Tanghalang Pilipino (2024)

Direction: Chris Millado

Assistant Direction & Movement Design:
Delphine Buencamino

Press

The Wisdom of our Wounds

Dramaturg's Notes

In the first chapter of Tree, F Sionil Jose describes the balete tree to be so huge that six men with their hands joined could not embrace it. The last time my mother saw a tree that big was in grade school. I have never seen a tree that big my entire life.

 

I write this now between news reports of more loss: severe flooding in once flood-proof areas, the daily livestream of dismembered children, and heat index records breaking every month. In my hometown, streams from my childhood and other markers of simpler times have disappeared. My mother tongue, Ilokano, is becoming a softer echo of itself.  

 

This production offers a similar tale. When F. Sionil Jose published “Tree” in 1978, Ferdinand Marcos Sr. had been President for 13 years and Martial Law had been in effect for six.
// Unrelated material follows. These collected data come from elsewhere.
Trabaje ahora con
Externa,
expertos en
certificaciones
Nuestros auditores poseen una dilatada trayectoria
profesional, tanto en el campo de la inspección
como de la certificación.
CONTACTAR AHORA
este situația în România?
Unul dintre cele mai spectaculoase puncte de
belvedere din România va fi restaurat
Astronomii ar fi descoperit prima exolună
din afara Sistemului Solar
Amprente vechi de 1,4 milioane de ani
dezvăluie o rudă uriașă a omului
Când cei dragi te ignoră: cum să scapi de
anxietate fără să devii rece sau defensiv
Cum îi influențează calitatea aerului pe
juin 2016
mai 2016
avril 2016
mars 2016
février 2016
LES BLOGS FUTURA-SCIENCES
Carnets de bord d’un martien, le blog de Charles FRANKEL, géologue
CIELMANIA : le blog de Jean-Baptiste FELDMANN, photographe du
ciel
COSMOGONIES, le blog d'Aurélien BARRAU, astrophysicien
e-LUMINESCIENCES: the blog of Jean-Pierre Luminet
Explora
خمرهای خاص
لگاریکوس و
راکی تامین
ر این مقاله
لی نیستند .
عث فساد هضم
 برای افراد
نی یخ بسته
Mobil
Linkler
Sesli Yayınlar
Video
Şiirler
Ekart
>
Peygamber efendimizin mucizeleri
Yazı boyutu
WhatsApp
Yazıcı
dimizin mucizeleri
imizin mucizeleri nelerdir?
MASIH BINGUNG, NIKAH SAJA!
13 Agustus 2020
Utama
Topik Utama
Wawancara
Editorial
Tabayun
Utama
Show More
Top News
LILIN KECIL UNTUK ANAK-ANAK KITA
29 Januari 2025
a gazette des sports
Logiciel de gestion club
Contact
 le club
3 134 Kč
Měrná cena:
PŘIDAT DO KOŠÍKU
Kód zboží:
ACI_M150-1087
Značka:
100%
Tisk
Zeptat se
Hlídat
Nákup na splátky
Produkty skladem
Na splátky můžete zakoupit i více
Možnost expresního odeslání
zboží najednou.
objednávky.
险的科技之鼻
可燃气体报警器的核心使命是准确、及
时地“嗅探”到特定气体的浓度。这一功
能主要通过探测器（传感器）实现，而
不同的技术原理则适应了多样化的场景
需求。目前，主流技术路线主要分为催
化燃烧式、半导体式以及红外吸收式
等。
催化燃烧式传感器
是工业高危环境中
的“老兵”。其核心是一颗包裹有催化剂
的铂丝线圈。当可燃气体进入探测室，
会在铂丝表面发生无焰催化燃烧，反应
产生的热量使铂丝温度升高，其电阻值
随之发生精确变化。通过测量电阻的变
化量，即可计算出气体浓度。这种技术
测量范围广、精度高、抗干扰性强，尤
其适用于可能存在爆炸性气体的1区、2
When PETA staged Rody Vera’s adaptation, “Balete,” in 2002, a second People Power Revolution had just deposed Joseph Estrada. Our staging now takes place with their sons cozily seated in the highest offices in the country. At every turn, the children of clever men inherit centuries of stolen wealth while the children of hard-working men inherit centuries of grief. 

 

What then is there to gain from the penitent accounts of a haciendero’s son? Why would the righteous march of this generation slow down to witness him track down a sliver of innocence from his childhood? What do we risk when we, the frightened and disoriented dreamers of today, discover that those who cause harm are also frightened and disoriented?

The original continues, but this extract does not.